Chief Financial Officer Chris Liddell said Microsoft aims to ship a total of 12 million Xbox 360s by the end of its fiscal year on June 30, down from a previous target of 13 million to 15 million.

"We are just being cautious about the second half. It was always going to be a slow half. We've done very well in the first half. There is a reasonable amount of inventory in the channel," Liddell said in an interview with Reuters.

So what is a "reasonable" amount of inventory in the channel, Chris? Does it have anything to do with shipping (not selling, mind you) 4.4 million units in Q4 2006, with a projected 1.6 million units through the first half of 2007? I guess you guys just had to make that magic 10 million number by the end of 2006, didn't you? But what did it really mean? Not much, in retrospect.

Bottom line: strong companies confident in their strategy and performance don't do these things. They don't have to. What kind of a message does this type of behavior send to the investor community and, more importantly, your customers? Weakness. Fear. Short-term thinking. Nothing that represents a positive signal for a better, brighter tomorrow. Might this also raise questions around Microsoft's pushing of Vista, which hasn't exactly been flying off the shelves and has received more than its complement of negative press? There is something seriously, institutionally wrong with Microsoft. This is not the company I knew in the late 1990s. Get back to basics, boys. Because accounting tricks neither fool Mr. Market nor your customers forever.
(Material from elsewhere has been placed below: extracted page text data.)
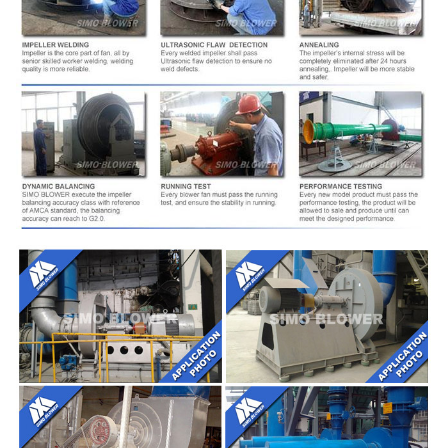
silencieux, d'admission et de débouché,
Bride d'admission et de débouché,
amortisseur, déclencheur électrique,
isolant de choc, accouplement de
fan centrifuge de
diaphragme, accouplement liquide,
ventilateur facultative
couverture de pluie de moteur, capteur
composants
de température, capteur vibrant,
démarreur mou, inverseur, moteur
électrique spécial, système de
lubrification d'instrument de contrôle du
système, réservoir aérien etc. de
lubrifiant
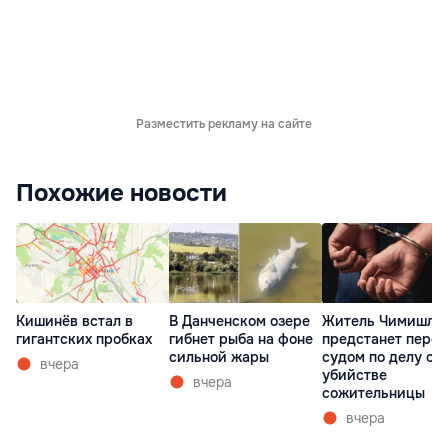
Разместить рекламу на сайте
Похожие новости
Кишинёв встал в
В Данченском озере
Житель Чимишли
гигантских пробках
гибнет рыба на фоне
предстанет перед
сильной жары
судом по делу об
вчера
убийстве
вчера
сожительницы
вчера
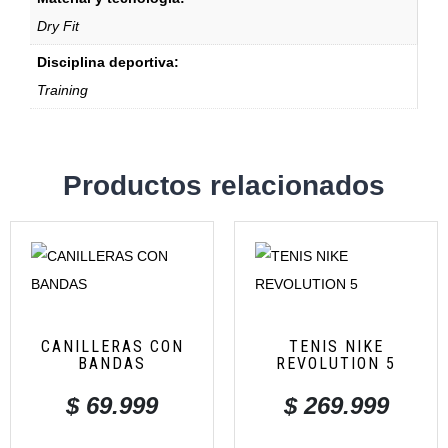
Dry Fit
Disciplina deportiva:
Training
Productos relacionados
CANILLERAS CON
TENIS NIKE
BANDAS
REVOLUTION 5
$
69.999
$
269.999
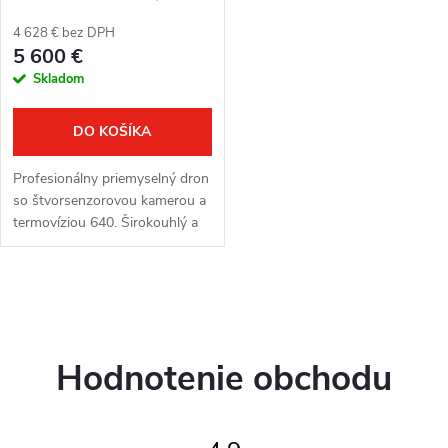
r
o
4 628 € bez DPH
o
5 600 €
d
Skladom
d
u
u
DO KOŠÍKA
k
k
Profesionálny priemyselný dron
t
so štvorsenzorovou kamerou a
t
termovíziou 640. Širokouhlý a
o
teleobjektív 48 MP, 10× optický
o
a 160× hybridný zoom,
termovízia 640 × 512 px a...
v
O
v
v
Hodnotenie obchodu
l
á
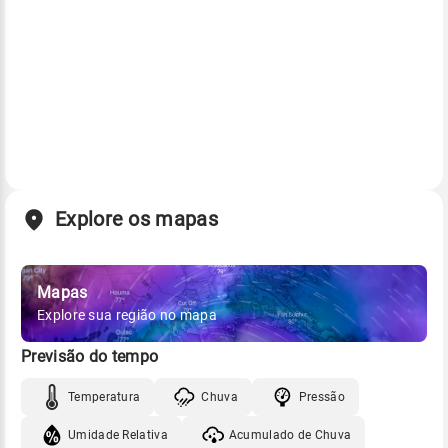
Explore os mapas
Mapas
Explore sua região no mapa
Previsão do tempo
Temperatura
Chuva
Pressão
Umidade Relativa
Acumulado de Chuva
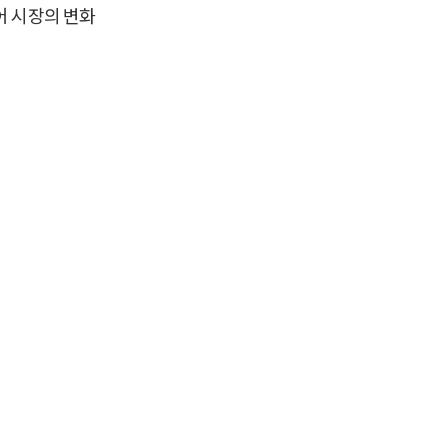
어 시장의 변화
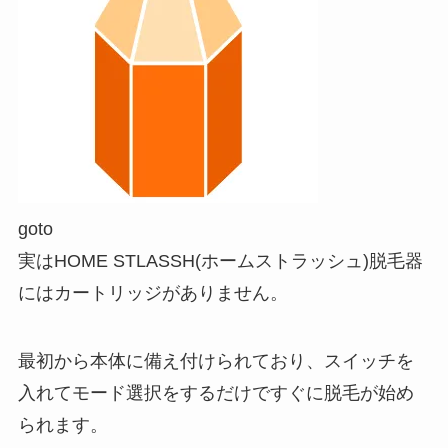
goto
実はHOME STLASSH(ホームストラッシュ)脱毛器
にはカートリッジがありません。
最初から本体に備え付けられており、スイッチを
入れてモード選択をするだけですぐに脱毛が始め
られます。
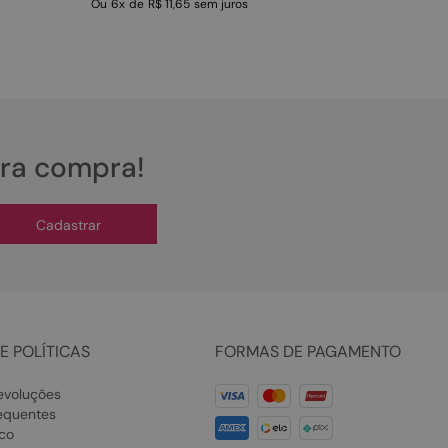
Ou
6
x
de
R$ 11,65
sem juros
ira compra!
Cadastrar
E POLÍTICAS
FORMAS DE PAGAMENTO
evoluções
equentes
co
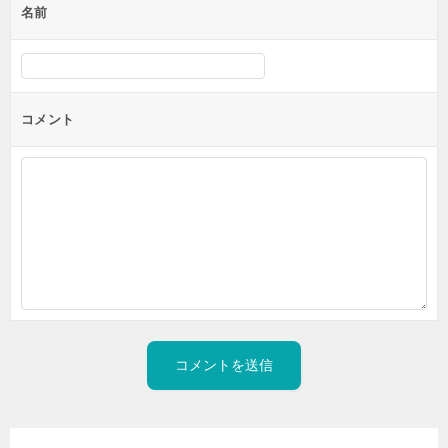
名前
コメント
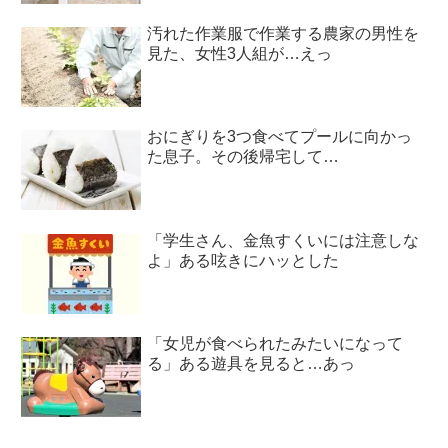
汚れた作業服で作業する農家の男性を
見た、女性3人組が…えっ
おにぎりを3つ食べてプールに向かっ
た息子。その後帰宅して…
「学生さん、金魚すくいには注意しな
よ」ある呟きにハッとした
「女児が食べられたみたいになって
る」ある遊具を見ると…あっ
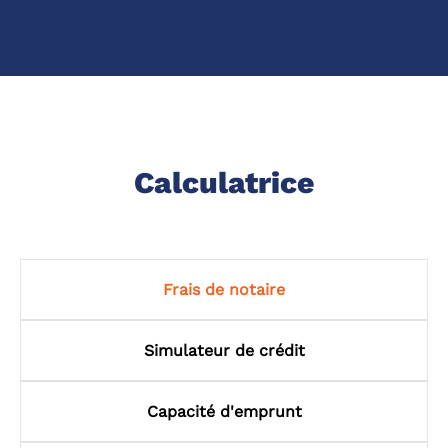
Calculatrice
Frais de notaire
Simulateur de crédit
Capacité d'emprunt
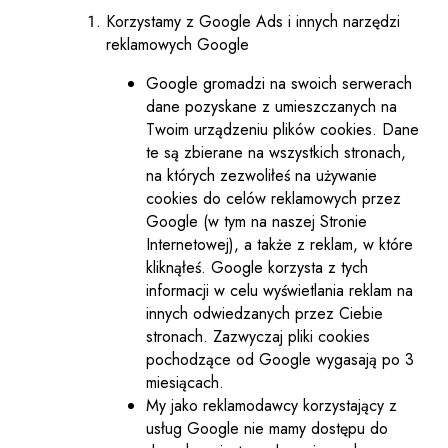
Korzystamy z Google Ads i innych narzędzi
reklamowych Google
Google gromadzi na swoich serwerach
dane pozyskane z umieszczanych na
Twoim urządzeniu plików cookies. Dane
te są zbierane na wszystkich stronach,
na których zezwoliłeś na używanie
cookies do celów reklamowych przez
Google (w tym na naszej Stronie
Internetowej), a także z reklam, w które
kliknąłeś. Google korzysta z tych
informacji w celu wyświetlania reklam na
innych odwiedzanych przez Ciebie
stronach. Zazwyczaj pliki cookies
pochodzące od Google wygasają po 3
miesiącach.
My jako reklamodawcy korzystający z
usług Google nie mamy dostępu do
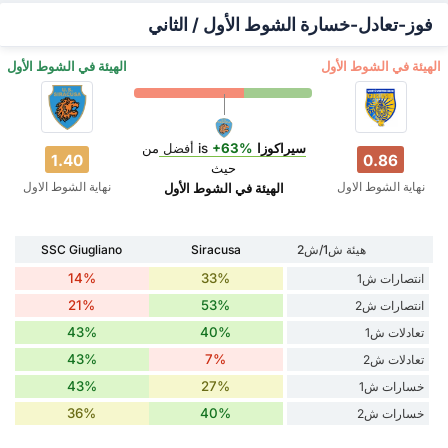
فوز-تعادل-خسارة الشوط الأول / الثاني
‏الهيئة في الشوط الأول
‏الهيئة في الشوط الأول
سيراكوزا
is
+63%
أفضل
من
1.40
0.86
حيث
نهاية الشوط الاول
نهاية الشوط الاول
‏الهيئة في الشوط الأول
هيئة ش1/ش2
Siracusa
SSC Giugliano
14%
33%
انتصارات ش1
21%
53%
انتصارات ش2
43%
40%
تعادلات ش1
43%
7%
تعادلات ش2
43%
27%
خسارات ش1
36%
40%
خسارات ش2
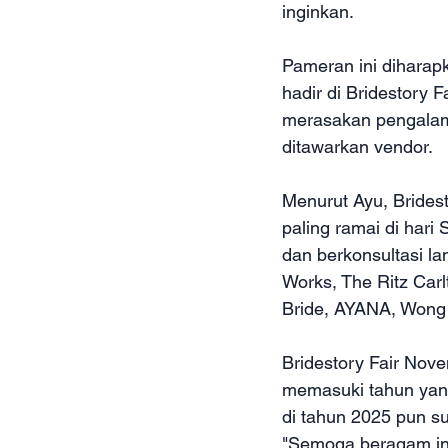
inginkan.
Pameran ini diharap
hadir di Bridestory 
merasakan pengalam
ditawarkan vendor.
Menurut Ayu, Bridest
paling ramai di hari 
dan berkonsultasi l
Works, The Ritz Carl
Bride, AYANA, Wong 
Bridestory Fair Nove
memasuki tahun yang
di tahun 2025 pun s
"Semoga beragam ins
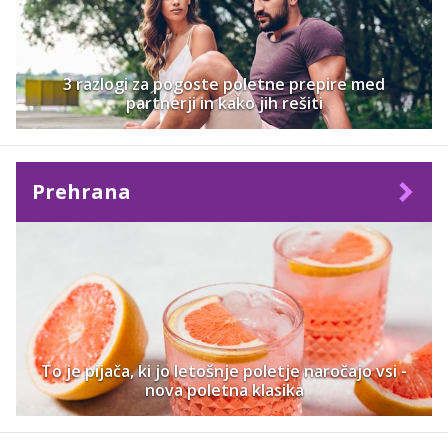
3 razlogi za pogoste poletne prepire med
partnerji in kako jih rešiti
Prehrana
To je pijača, ki jo letošnje poletje naročajo vsi -
nova poletna klasika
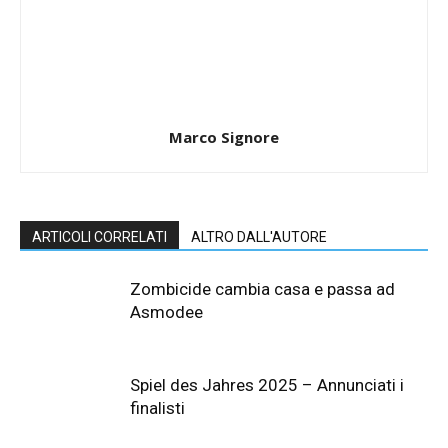
Marco Signore
ARTICOLI CORRELATI
ALTRO DALL'AUTORE
Zombicide cambia casa e passa ad
Asmodee
Spiel des Jahres 2025 – Annunciati i
finalisti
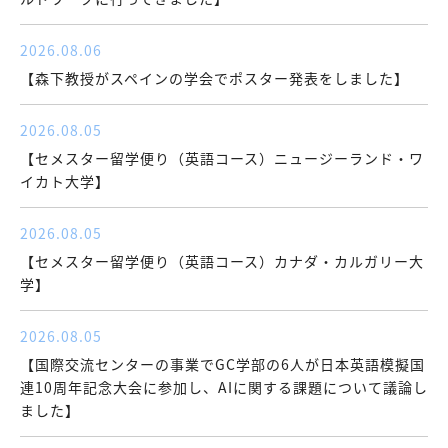
2026.08.06
【森下教授がスペインの学会でポスター発表をしました】
2026.08.05
【セメスター留学便り（英語コース）ニュージーランド・ワ
イカト大学】
2026.08.05
【セメスター留学便り（英語コース）カナダ・カルガリー大
学】
2026.08.05
【国際交流センターの事業でGC学部の6人が日本英語模擬国
連10周年記念大会に参加し、AIに関する課題について議論し
ました】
http://www.informationarbitrage.com/2007/04/microsoft_phili.html
 
Nice read.

I think the main problem with the 360 is software. Almost all of the hard-core gamers who wanted one, have already bought one.

There is no compelling software out right now which would make a casual gamer buy a 360. Blue Dragon will cause a small spike this summer from Final Fantasy lovers. But until Halo 3 releases, 360 sales will be slow.
 
Is that November number for the 360 taking into account the fact that the Wii didn't release until 11/19 and PS3 on 11/17?